**Problem description**
Copy the records below exactly, omitting any pictures they contain.

(Transcribed page contents)
◇ ◇ ◇ ◇ ◇

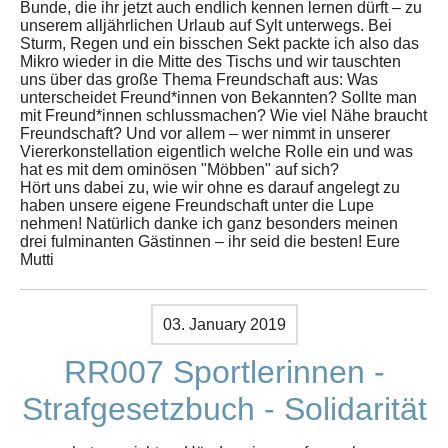
Bunde, die ihr jetzt auch endlich kennen lernen dürft – zu
unserem alljährlichen Urlaub auf Sylt unterwegs. Bei
Sturm, Regen und ein bisschen Sekt packte ich also das
Mikro wieder in die Mitte des Tischs und wir tauschten
uns über das große Thema Freundschaft aus: Was
unterscheidet Freund*innen von Bekannten? Sollte man
mit Freund*innen schlussmachen? Wie viel Nähe braucht
Freundschaft? Und vor allem – wer nimmt in unserer
Viererkonstellation eigentlich welche Rolle ein und was
hat es mit dem ominösen "Möbben" auf sich?
Hört uns dabei zu, wie wir ohne es darauf angelegt zu
haben unsere eigene Freundschaft unter die Lupe
nehmen! Natürlich danke ich ganz besonders meinen
drei fulminanten Gästinnen – ihr seid die besten! Eure
Mutti
03. January 2019
RR007 Sportlerinnen -
Strafgesetzbuch - Solidarität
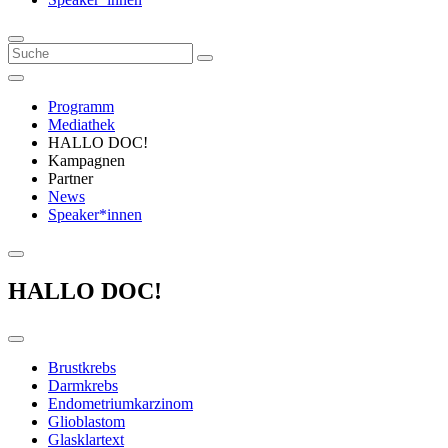
Programm
Mediathek
HALLO DOC!
Kampagnen
Partner
News
Speaker*innen
HALLO DOC!
Brustkrebs
Darmkrebs
Endometriumkarzinom
Glioblastom
Glasklartext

◇ ◇ ◇ ◇ ◇

**Your solution**
Bunde, die ihr jetzt auch endlich kennen lernen dürft – zu
unserem alljährlichen Urlaub auf Sylt unterwegs. Bei
Sturm, Regen und ein bisschen Sekt packte ich also das
Mikro wieder in die Mitte des Tischs und wir tauschten
uns über das große Thema Freundschaft aus: Was
unterscheidet Freund*innen von Bekannten? Sollte man
mit Freund*innen schlussmachen? Wie viel Nähe braucht
Freundschaft? Und vor allem – wer nimmt in unserer
Viererkonstellation eigentlich welche Rolle ein und was
hat es mit dem ominösen "Möbben" auf sich?
Hört uns dabei zu, wie wir ohne es darauf angelegt zu
haben unsere eigene Freundschaft unter die Lupe
nehmen! Natürlich danke ich ganz besonders meinen
drei fulminanten Gästinnen – ihr seid die besten! Eure
Mutti
03. January 2019
RR007 Sportlerinnen -
Strafgesetzbuch - Solidarität
Programm
Mediathek
HALLO DOC!
Kampagnen
Partner
News
Speaker*innen
HALLO DOC!
Brustkrebs
Darmkrebs
Endometriumkarzinom
Glioblastom
Glasklartext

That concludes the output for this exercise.